Like: The iPad controls
In many ways the touch-screen controls are impeccable. Field menus and turn-based combat both work really well, with nice big icons that are easy and convenient to prod with even the chubbiest of fingers.
Dislike: The iPad controls
On the flip side, walking around the world still doesn't feel quite as precise as I'd like it to feel. When using the directional pad—which is, admittedly, the best implementation of a directional pad I've seen on iOS—I would constantly overshoot or undershoot my target destination by at least a square or two. Touchscreen controls work when they feel like they're designed from the ground up to work for touchscreens; this directional pad feels like it's designed to replace a controller.
Like: The challenge
This is not an easy game. Goods are expensive and you'll have to make significant decisions about whether to spend your money on weapon, armor, spells, or new items. You'll find yourself in situations where good resource management is the only way to beat a dungeon or take down a tough boss. It's refreshing.
Dislike: That egregious price
$31.42. I have mixed feelings about this one.
On one hand, we're used to much cheaper games on our iOS devices. Even big, beautiful experiences like Infinity Blade and Avengers Initiative won't cost you more than $15. Dimensions is an unwelcome anomaly.
On the other hand, this is a game that could easily sell for $30-40 as a 3DS cartridge. It's long, it's deep, and it's packed full of things to do and see.
But this isn't a 3DS cartridge. This is a digital-only release. Square Enix doesn't have to pay packaging fees, or shipping fees, or retail fees other than the cut that Apple takes.
Argue all you want about how low costs lower the value of games, but I don't think developers on Steam who are making a pretty penny selling their games during the Summer or Winter Sales are arguing much at all.
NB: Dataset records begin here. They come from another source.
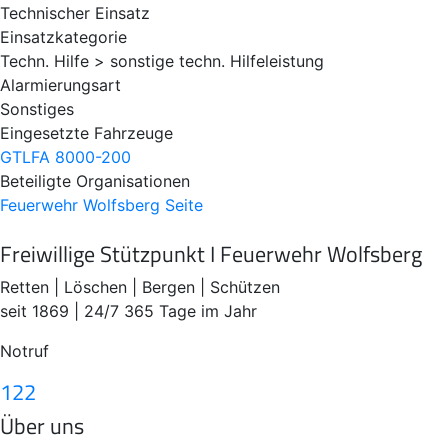
Technischer Einsatz
Einsatzkategorie
Techn. Hilfe > sonstige techn. Hilfeleistung
Alarmierungsart
Sonstiges
Eingesetzte Fahrzeuge
GTLFA 8000-200
Beteiligte Organisationen
Feuerwehr Wolfsberg
Seite
Freiwillige Stützpunkt I Feuerwehr Wolfsberg
Retten | Löschen | Bergen | Schützen
seit 1869 | 24/7 365 Tage im Jahr
Notruf
122
Über uns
The fundamental truth is that digital distribution has changed the way we look at value. It's happened for movies; it's happened for music; and it's happened for games.
With less ridiculous pricing, it's realistic to think that Square Enix could be moving a whole lot more copies of Final Fantasy Dimensions. At $10, it could be an easy impulse purchase for nostalgic Final Fantasy fans. At $30, it's most assuredly not.
So is it worth the money? I can't answer that for you. I don't know what's in your wallet. But if you're a fan of old-school RPGs, if you're the type who misses the days of turn-based Super Nintendo games from the likes of Square and Enix, you'll probably have fun with this one too.